Stored entries
* * *

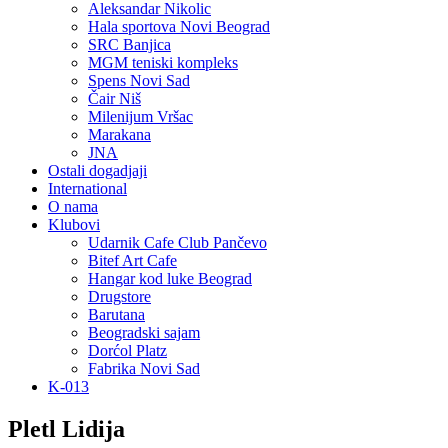
Aleksandar Nikolic
Hala sportova Novi Beograd
SRC Banjica
MGM teniski kompleks
Spens Novi Sad
Čair Niš
Milenijum Vršac
Marakana
JNA
Ostali dogadjaji
International
O nama
Klubovi
Udarnik Cafe Club Pančevo
Bitef Art Cafe
Hangar kod luke Beograd
Drugstore
Barutana
Beogradski sajam
Dorćol Platz
Fabrika Novi Sad
K-013
Pletl Lidija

* * *

#### Aim of the exercise:
Write the lines above out again exactly, excluding every picture.

#### Solution to the problem:
Aleksandar Nikolic
Hala sportova Novi Beograd
SRC Banjica
MGM teniski kompleks
Spens Novi Sad
Čair Niš
Milenijum Vršac
Marakana
JNA
Ostali dogadjaji
International
O nama
Klubovi
Udarnik Cafe Club Pančevo
Bitef Art Cafe
Hangar kod luke Beograd
Drugstore
Barutana
Beogradski sajam
Dorćol Platz
Fabrika Novi Sad
K-013
Pletl Lidija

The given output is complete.